[Source data]
········
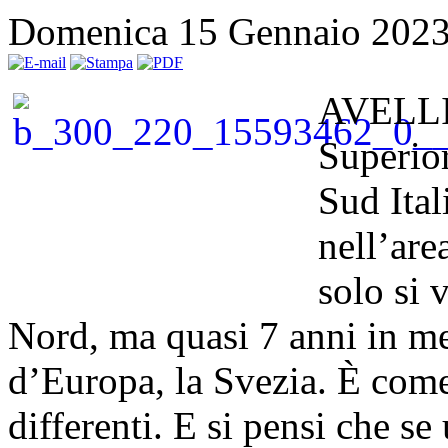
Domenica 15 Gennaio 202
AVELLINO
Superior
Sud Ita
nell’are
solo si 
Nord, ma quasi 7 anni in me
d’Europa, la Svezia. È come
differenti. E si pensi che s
········
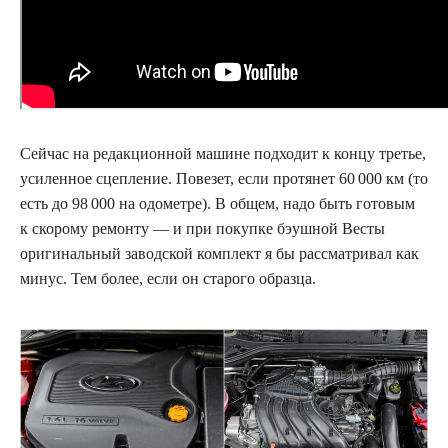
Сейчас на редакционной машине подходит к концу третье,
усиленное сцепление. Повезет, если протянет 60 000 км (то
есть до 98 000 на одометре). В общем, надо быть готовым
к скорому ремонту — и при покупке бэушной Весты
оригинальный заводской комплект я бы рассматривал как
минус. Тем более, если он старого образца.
········
◆ **BRIEF**: Extract from the records above the lines from the one containing "усиленное сцепление. Повезет, если" to the one containing "минус. Тем более, если он старого образца.", both lines included, exactly as they appear and with nothing else.

◆ **SOLUTION TO THE EXERCISE**:
усиленное сцепление. Повезет, если протянет 60 000 км (то
есть до 98 000 на одометре). В общем, надо быть готовым
к скорому ремонту — и при покупке бэушной Весты
оригинальный заводской комплект я бы рассматривал как
минус. Тем более, если он старого образца.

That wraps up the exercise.